In this process they learnt life-affirming values and many saw it as a very enriching experience. But in the relative poverty of the modern urban underclass, the breadwinner shoulders everything by himself most of the time. There is nothing that their children could do to help alleviate their financial constraints.
Accepted bargain for progress?
Whenever I had to take taxis in the evenings and chatted with the drivers about their work, the answers I get from them are invariably either this is their second job or they are working very long hours. I can only imagine how they would sneak home late every night, beat and tired, their children already fast asleep. Quality time does not exist in their vocabulary.
How could our ministers berate parents or children for the social and educational problems among our youth when one or both parents are seldom home during their waking hours? Religious scholars endlessly lament the breakdown of the family institution or the loss of moral compass among our younger generation whilst health professionals make careers out of the phenomenon of child abuse, sexual abuse and domestic violence.
It is such a painful sight to see children helping their parents at the night-markets to supplement the family income when their peers from middle-class homes would be having home tuition or violin and ballet lessons.
Would we not recoil in horror each time we see a family of four on a 90cc motorbike in the mornings, the toddler in front of daddy without a helmet and baby held tight by mum, presumably dropping them off at the baby sitter's on their way to work because they cannot afford a live-in domestic help?
All these probably do not count as poverty in official statistics but really I think this is an exercise in self-deception.
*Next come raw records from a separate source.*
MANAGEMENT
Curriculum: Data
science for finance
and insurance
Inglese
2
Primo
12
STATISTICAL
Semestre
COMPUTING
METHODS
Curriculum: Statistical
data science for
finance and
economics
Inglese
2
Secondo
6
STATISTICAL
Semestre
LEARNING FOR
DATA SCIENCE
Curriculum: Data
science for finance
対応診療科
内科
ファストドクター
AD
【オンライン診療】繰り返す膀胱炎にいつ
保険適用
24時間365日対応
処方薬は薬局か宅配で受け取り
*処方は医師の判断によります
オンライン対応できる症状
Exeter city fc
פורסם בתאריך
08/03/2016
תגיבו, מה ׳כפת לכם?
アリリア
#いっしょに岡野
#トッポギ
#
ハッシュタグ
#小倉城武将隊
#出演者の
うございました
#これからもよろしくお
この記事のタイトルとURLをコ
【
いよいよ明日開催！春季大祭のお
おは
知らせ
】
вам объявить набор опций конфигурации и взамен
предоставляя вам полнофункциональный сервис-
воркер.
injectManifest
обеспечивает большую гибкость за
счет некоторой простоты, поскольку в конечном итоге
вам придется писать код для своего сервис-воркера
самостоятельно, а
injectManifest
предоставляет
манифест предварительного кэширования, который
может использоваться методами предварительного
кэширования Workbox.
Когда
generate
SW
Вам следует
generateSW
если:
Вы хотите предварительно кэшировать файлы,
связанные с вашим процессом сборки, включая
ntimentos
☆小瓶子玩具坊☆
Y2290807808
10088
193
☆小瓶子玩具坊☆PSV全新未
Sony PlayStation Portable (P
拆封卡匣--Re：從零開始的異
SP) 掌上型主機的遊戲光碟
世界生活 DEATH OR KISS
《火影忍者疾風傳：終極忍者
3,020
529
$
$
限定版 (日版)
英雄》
It seems we have come to accept that this is part of the bargain for progress and modernity, that a section of society has to make that sacrifice for our greater good, a "caring society" in reverse gear. The weak and poor willingly accept this role and they are proud to belong.
The idea that someone who puts in an honest eight hours of work a day should be remunerated in a way that guarantees a decent standard of living for his family without him having to have another job and that all breadwinners deserve adequate rest for leisure and reflection, seems difficult to accept in our society.
We would lose our regional competitiveness, they say, and think about the massive inflation - these are the arguments that would quickly stifle any rational discussion on how much should we minimally pay our workers, the people whose praises we sing each year come first of May and whose votes we seek every five years.
Minimum wage
To be fair, the prime minister, the trade unionists and the opposition have at one time or another brought up the issue of minimum wage every now and then, especially in the last two years and specific figures have been proffered, but I am not sure if these have come after much study.
In these times when the responsibilities for the basic needs of housing, healthcare and tertiary education are increasingly shifted onto the shoulders of businessmen, these figures seem woefully short of what would be required by a typical family.
Since Labour Day speeches are often non-committal and self-congratulatory, maybe we should have general elections every year if that is the only way to make politicians keep their promises.
Ah, why are these people so ungrateful? When was the last time they had boiled ubi kayu for breakfast?
DR MAZENI ALWI is a medical practitioner who takes care of sick children.